The Sakai Line (境線, Sakai-sen) is a railway line operated by West Japan Railway Company (JR West) in Tottori Prefecture, Japan. The line connects and .

== Services ==
All services on the Sakai Line are Local trains, stopping at every station.

As of October 2025, trains operate approximately every hour (with a single 2-hour morning gap between services).

==Stations==
All stations are in Tottori Prefecture. The stations have nicknames corresponding to monsters that appear in GeGeGe no Kitaro.

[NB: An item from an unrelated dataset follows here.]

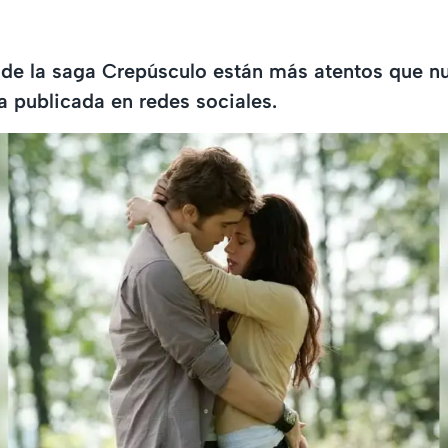
de la saga Crepúsculo están más atentos que nu
a publicada en redes sociales.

| Name |  | Nickname |  | Between (km) | Distance (km) | Rapid | Transfers | Location |
| Yonago | 米子 | Nezumi-Otoko | ねずみ男 | - | 0.0 | ● | Sanin Main Line | Yonago |
| Bakurōmachi | 博労町 | Koro-pok-guru | コロポックル | 1.0 | 1.0 | ｜ |  |
| Fujimichō | 富士見町 | Zashiki-warashi | ざしきわらし | 0.5 | 1.5 | ｜ |  |
| Gotō | 後藤 | Doro-ta-bō | どろたぼう | 0.7 | 2.2 | ● |  |
| Sambommatsuguchi | 三本松口 | Sodehiki-Kozō | そでひき小僧 | 1.1 | 3.3 | ｜ |  |
| Kawasakiguchi | 河崎口 | Kasabake | 傘化け | 2.0 | 5.3 | ｜ |  |
| Yumigahama | 弓ヶ浜 | Azukiarai | あずきあらい | 1.9 | 7.2 | ● |  |
| Wadahama | 和田浜 | Tsuchikorobi | つちころび | 2.5 | 9.7 | ｜ |  |
| Ōshinozuchō | 大篠津町 | Sunakake Babā | 砂かけばばあ | 1.4 | 11.1 | ｜ |  |
| Yonago Airport | 米子空港 | Betobeto-san | べとべとさん | 1.6 | 12.7 | ● |  | Sakaiminato |
| Nakahama | 中浜 | Ushi-oni | 牛鬼 | 0.5 | 13.2 | ● |  |
| Takamatsuchō | 高松町 | Sunekosuri | すねこすり | 1.1 | 14.3 | ｜ |  |
| Amariko | 余子 | Konaki-jijii | こなきじじい | 0.7 | 15.0 | ● |  |
| Agarimichi | 上道 | Ittan-momen | 一反木綿 | 1.3 | 16.3 | ｜ |  |
| Babasakichō | 馬場崎町 | Kijimuna | キジムナー | 0.9 | 17.2 | ● |  |
| Sakaiminato | 境港 | Kitaro | 鬼太郎 | 0.7 | 17.9 | ● |  |

== Rolling stock ==

- KiHa 40 series 2-car DMU - most cars have an anime livery
- KiHa 126 series[ja] 2-car DMU

==History==
The entire line opened in 1902. The section to Goto was electrified in 1982, and freight services ceased in 1986.

In 2008, Oshinozu Station was closed and the line relocated 800 m east to serve Yonago Airport, with the new station named accordingly.

JR West announced an 800 million yen renovation of the line's rolling stock (22 cars) in October 2017, to be completed by spring 2019. The renovation will introduce on-board fare payment using ICOCA IC cards (as well as Suica and other Nationwide Mutual Usage Service IC cards). Most stations on the line are unstaffed, requiring fares to be paid to the train driver; the upgrade is intended to increase efficiency, and to better serve travelers from Tokyo, Osaka and other metropolitan areas where IC cards are commonly used for payment of fares.